## Exercise
The result should be the lines from the one holding "ANTÓNIO ALVES DA SILVA" to the end of the records below, repeated exactly. No pictures.

(Collected data entries)
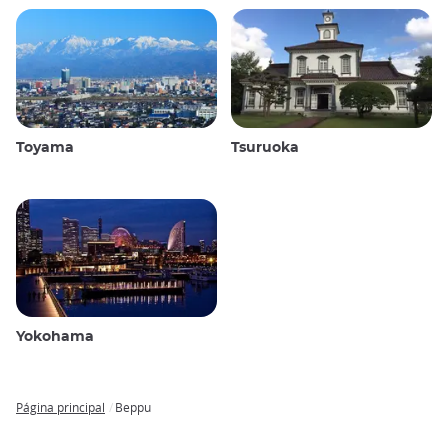
Toyama
Tsuruoka
Yokohama
Página principal
Beppu
Breadcrumb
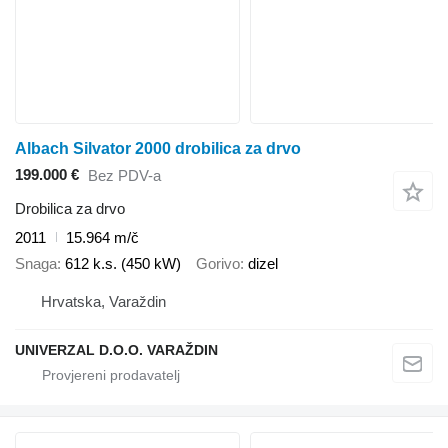
Albach Silvator 2000 drobilica za drvo
199.000 €
Bez PDV-a
Drobilica za drvo
2011
15.964 m/č
Snaga
612 k.s. (450 kW)
Gorivo
dizel
Hrvatska, Varaždin
UNIVERZAL D.O.O. VARAŽDIN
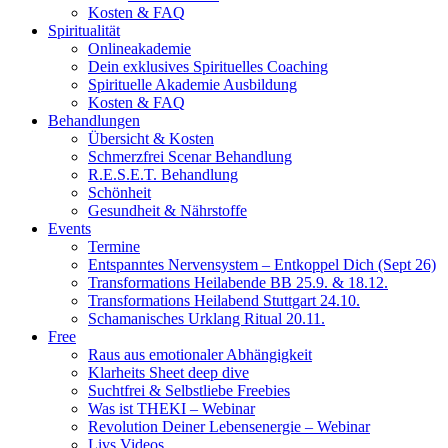
Kosten & FAQ
Spiritualität
Onlineakademie
Dein exklusives Spirituelles Coaching
Spirituelle Akademie Ausbildung
Kosten & FAQ
Behandlungen
Übersicht & Kosten
Schmerzfrei Scenar Behandlung
R.E.S.E.T. Behandlung
Schönheit
Gesundheit & Nährstoffe
Events
Termine
Entspanntes Nervensystem – Entkoppel Dich (Sept 26)
Transformations Heilabende BB 25.9. & 18.12.
Transformations Heilabend Stuttgart 24.10.
Schamanisches Urklang Ritual 20.11.
Free
Raus aus emotionaler Abhängigkeit
Klarheits Sheet deep dive
Suchtfrei & Selbstliebe Freebies
Was ist THEKI – Webinar
Revolution Deiner Lebensenergie – Webinar
Livs Videos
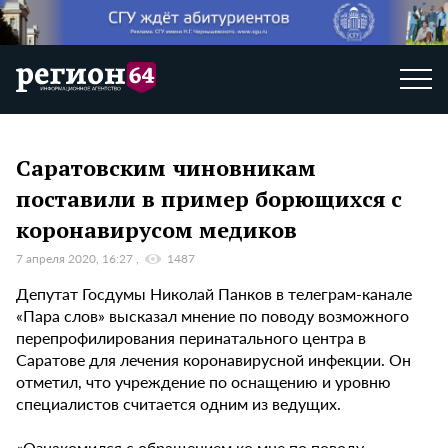
Саратовским чиновникам
поставили в пример борющихся с
коронавирусом медиков
7 апреля 2020, 16:27
1487
Депутат Госдумы Николай Панков в телеграм-канале
«Пара слов» высказал мнение по поводу возможного
перепрофилирования перинатального центра в
Саратове для лечения коронавирусной инфекции. Он
отметил, что учреждение по оснащению и уровню
специалистов считается одним из ведущих.
«Ознакомился с обращением ко мне по поводу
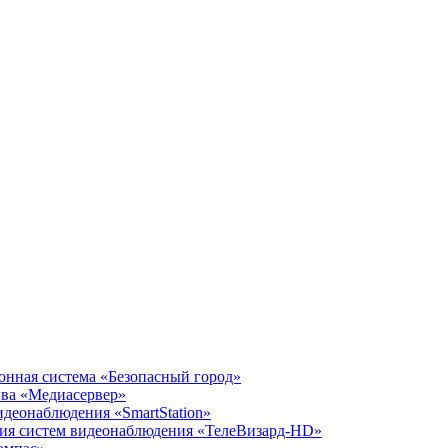
нная система «Безопасный город»
ива «Медиасервер»
идеонаблюдения «SmartStation»
ния систем видеонаблюдения «ТелеВизард-HD»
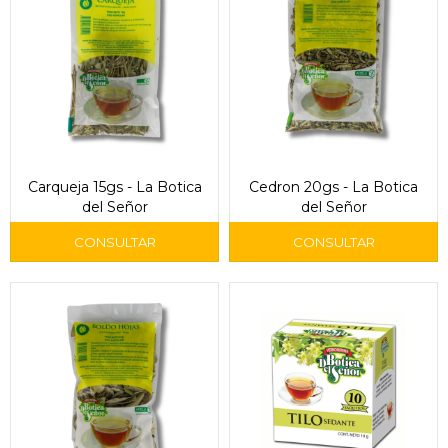
Carqueja 15gs - La Botica
Cedron 20gs - La Botica
del Señor
del Señor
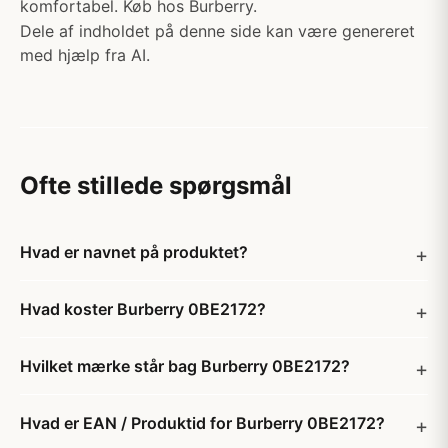
komfortabel. Køb hos Burberry.
Dele af indholdet på denne side kan være genereret
med hjælp fra AI.
Ofte stillede spørgsmål
Hvad er navnet på produktet?
Hvad koster Burberry 0BE2172?
Hvilket mærke står bag Burberry 0BE2172?
Hvad er EAN / Produktid for Burberry 0BE2172?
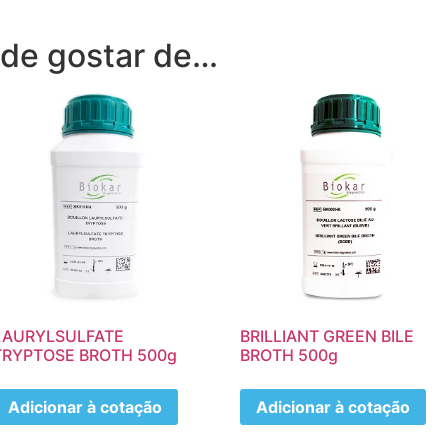
de gostar de…
LAURYLSULFATE
BRILLIANT GREEN BILE
TRYPTOSE BROTH 500g
BROTH 500g
Adicionar à cotação
Adicionar à cotação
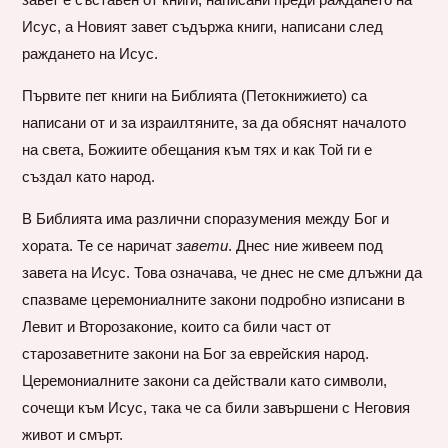
Исус, а Новият завет съдържа книги, написани след
раждането на Исус.
Първите пет книги на Библията (Петокнижието) са
написани от и за израилтяните, за да обяснят началото
на света, Божиите обещания към тях и как Той ги е
създал като народ.
В Библията има различни споразумения между Бог и
хората. Те се наричат
завети
. Днес ние живеем под
завета на Исус. Това означава, че днес не сме длъжни да
спазваме церемониалните закони подробно изписани в
Левит и Второзаконие, които са били част от
старозаветните закони на Бог за еврейския народ.
Церемониалните закони са действали като символи,
сочещи към Исус, така че са били завършени с Неговия
живот и смърт.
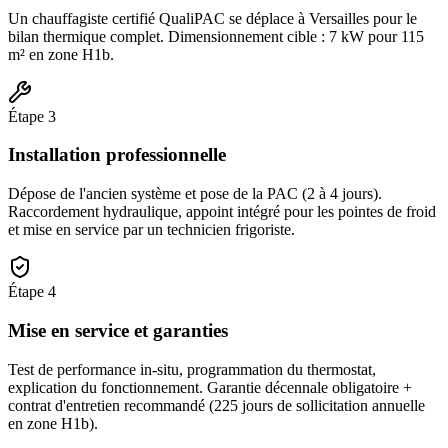
Un chauffagiste certifié QualiPAC se déplace à Versailles pour le
bilan thermique complet. Dimensionnement cible : 7 kW pour 115
m² en zone H1b.
Étape
3
Installation professionnelle
Dépose de l'ancien système et pose de la PAC (2 à 4 jours).
Raccordement hydraulique, appoint intégré pour les pointes de froid
et mise en service par un technicien frigoriste.
Étape
4
Mise en service et garanties
Test de performance in-situ, programmation du thermostat,
explication du fonctionnement. Garantie décennale obligatoire +
contrat d'entretien recommandé (225 jours de sollicitation annuelle
en zone H1b).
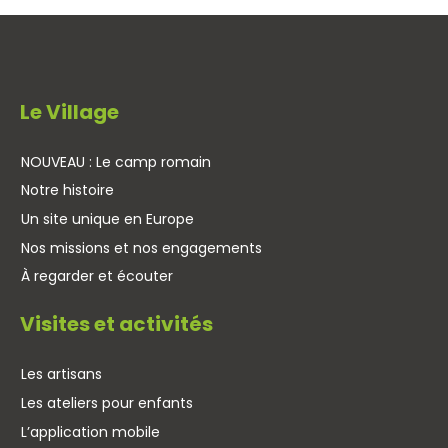
Le Village
NOUVEAU : Le camp romain
Notre histoire
Un site unique en Europe
Nos missions et nos engagements
À regarder et écouter
Visites et activités
Les artisans
Les ateliers pour enfants
L’application mobile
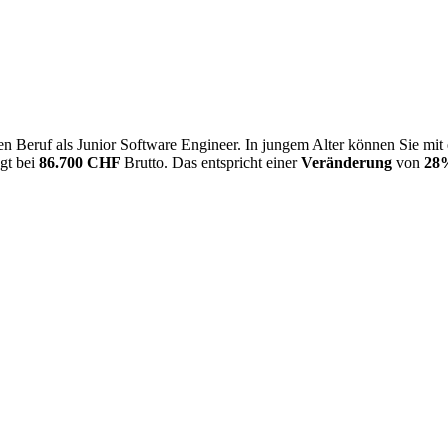
n Beruf als Junior Software Engineer. In jungem Alter können Sie mit
egt bei
86.700 CHF
Brutto. Das entspricht einer
Veränderung
von
28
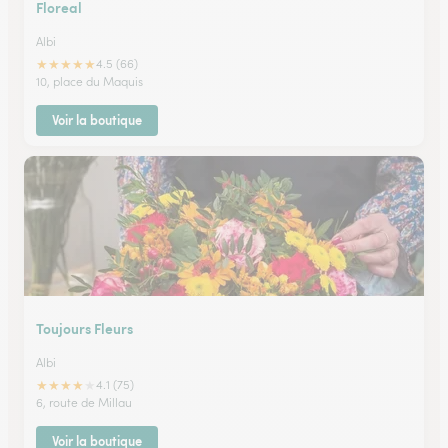
Floreal
Albi
★
★
★
★
★
4.5 (66)
10, place du Maquis
Voir la boutique
Toujours Fleurs
Albi
★
★
★
★
★
4.1 (75)
6, route de Millau
Voir la boutique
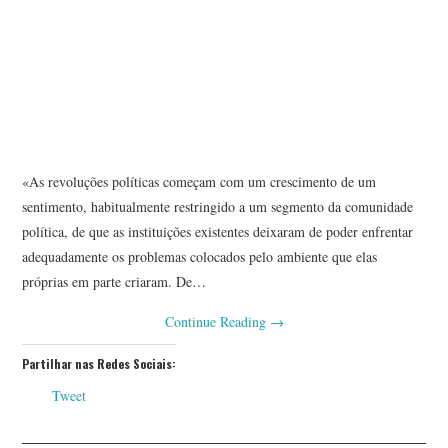
ANA RAMALHEIRA
ANTERO FILGUEIRAS
ANTÓNIO ALVES DA SILVA
ANTÓNIO ARAÚJO
«As revoluções políticas começam com um crescimento de um
sentimento, habitualmente restringido a um segmento da comunidade
ANTÓNIO CAPUCHO
política, de que as instituições existentes deixaram de poder enfrentar
adequadamente os problemas colocados pelo ambiente que elas
ANTÓNIO MARTINHO
próprias em parte criaram. De…
Continue Reading
→
ARNALDO COELHO
Partilhar nas Redes Sociais:
ARTUR OSÓRIO ARAÚJO
Tweet
BRUNO COSTA CARVALHO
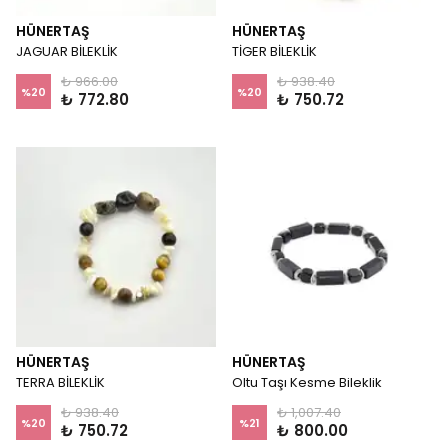
HÜNERTAŞ
HÜNERTAŞ
JAGUAR BİLEKLİK
TİGER BİLEKLİK
₺ 966.00
₺ 938.40
%
20
%
20
₺ 772.80
₺ 750.72
HÜNERTAŞ
HÜNERTAŞ
TERRA BİLEKLİK
Oltu Taşı Kesme Bileklik
₺ 938.40
₺ 1,007.40
%
20
%
21
₺ 750.72
₺ 800.00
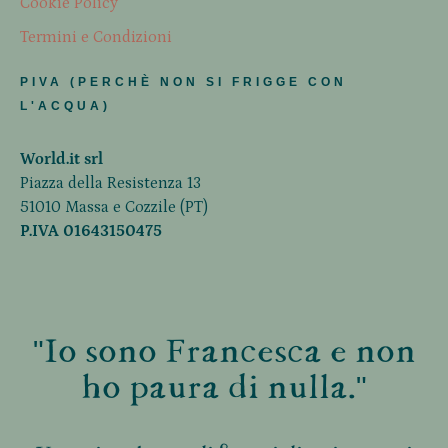
Cookie Policy
Termini e Condizioni
PIVA (PERCHÈ NON SI FRIGGE CON
L'ACQUA)
World.it srl
Piazza della Resistenza 13
51010 Massa e Cozzile (PT)
P.IVA 01643150475
"Io sono Francesca e non
ho paura di nulla."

## The answer
ANTÓNIO ALVES DA SILVA
ANTÓNIO ARAÚJO
«As revoluções políticas começam com um crescimento de um
sentimento, habitualmente restringido a um segmento da comunidade
ANTÓNIO CAPUCHO
política, de que as instituições existentes deixaram de poder enfrentar
adequadamente os problemas colocados pelo ambiente que elas
ANTÓNIO MARTINHO
próprias em parte criaram. De…
Continue Reading
→
ARNALDO COELHO
Partilhar nas Redes Sociais:
ARTUR OSÓRIO ARAÚJO
Tweet
BRUNO COSTA CARVALHO
HÜNERTAŞ
HÜNERTAŞ
JAGUAR BİLEKLİK
TİGER BİLEKLİK
₺ 966.00
₺ 938.40
%
20
%
20
₺ 772.80
₺ 750.72
HÜNERTAŞ
HÜNERTAŞ
TERRA BİLEKLİK
Oltu Taşı Kesme Bileklik
₺ 938.40
₺ 1,007.40
%
20
%
21
₺ 750.72
₺ 800.00
Cookie Policy
Termini e Condizioni
PIVA (PERCHÈ NON SI FRIGGE CON
L'ACQUA)
World.it srl
Piazza della Resistenza 13
51010 Massa e Cozzile (PT)
P.IVA 01643150475
"Io sono Francesca e non
ho paura di nulla."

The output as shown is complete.